Durante la década del sesenta, entre golpes militares y continuos cambios de gobierno, Alfredo Martínez, mi abuelo materno que hoy me cuenta esta historia a sus setenta y nueve años, vivió la rara experiencia de tener un automóvil. Y aquellos que han tenido su primer coche y hoy no está, saben que se trata de una experiencia extraña y novedosa.

En el año 1964, y por esas casualidades de la vida, mi abuelo se encontró frente a frente con un Nash Ambassador del año 1947, que compró en 47.500 pesos de la época, del peso moneda nacional. Lo tuvo durante cinco años, período en el que recorrió 30.000 kilómetros sobre este musculoso sedán americano, y nunca se arrepiente. Cada vez que nos recuerda esta historia, se refiere el Nash como un cochazo.

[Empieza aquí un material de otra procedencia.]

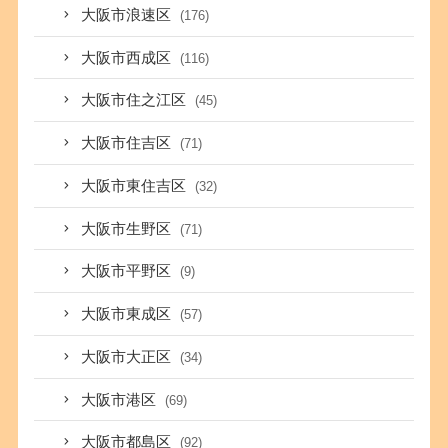
大阪市浪速区
(176)
大阪市西成区
(116)
大阪市住之江区
(45)
大阪市住吉区
(71)
大阪市東住吉区
(32)
大阪市生野区
(71)
大阪市平野区
(9)
大阪市東成区
(57)
大阪市大正区
(34)
大阪市港区
(69)
大阪市都島区
(92)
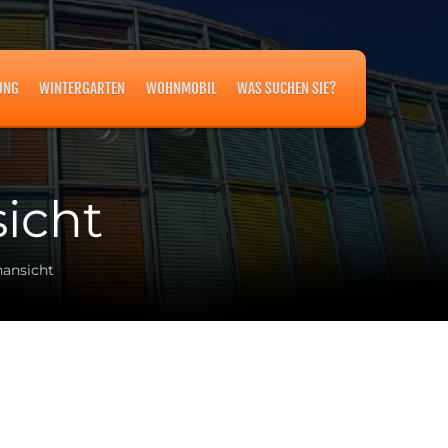
UNG
WINTERGARTEN
WOHNMOBIL
WAS SUCHEN SIE?
icht
nansicht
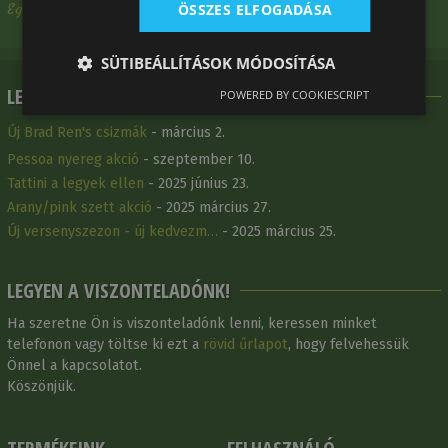
ÖSSZES ELFOGADÁSA
Egy Meg Nem Nevezett Vásárlónk - 2025 március 13.
SÜTIBEÁLLÍTÁSOK MÓDOSÍTÁSA
LEGFRISSEBB HÍREINK
POWERED BY COOKIESCRIPT
Új Brad Ren's csizmák
- március 2.
Pessoa nyereg akció
- szeptember 10.
Tattini a legyek ellen
- 2025 június 23.
Arany/pink szett akció
- 2025 március 27.
Új versenyszezon - új kedvezm…
- 2025 március 25.
LEGYEN A VISZONTELADÓNK!
Ha szeretne Ön is viszonteladónk lenni, keressen minket
telefonon vagy töltse ki ezt a
rövid űrlapot
, hogy felvehessük
Önnel a kapcsolatot.
Köszönjük.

Lo encontró a través de un medicamento que tenía el taller cerca de su casa, quien prometió encontrarle uno como el que él tenía.

Mientras fue propietario del vehículo, conoció lugares nuevos junto a mi abuela, mi tía y mi madre, viajó a Ezeiza y a Moreno en varias ocasiones, sufrió un choque en donde nadie, por suerte, resultó herido (salvo el Nash), y lloró en silencio cuando se lo vendió a un camarada suyo que trabajaba para él. Tiempo después de venderlo, el nuevo propietario destruyó por completo el Nash en un accidente mucho peor, y mi abuelo nunca más supo del coche.

Aunque él no lo admita por ser un hombre sólido e impenetrable, reconozco en su mirada el vacío que dejó la ausencia del Nash a lo largo de los años.

Eso fue el Nash: un gran sueño, un sueño a la americana, un sueño que contamos juntos en este trabajo.

Conclusiones

Debo admitir que las palabras de mi abuelo son de tristeza, no sólo por la ausencia del Nash, sino tan bien por la cruda historia argentina de la década del sesenta. Todavía recuerda hoy la desesperación de aquella tarde de verano en que estuvo a punto de morir durante una balacera en la esquina de su casa.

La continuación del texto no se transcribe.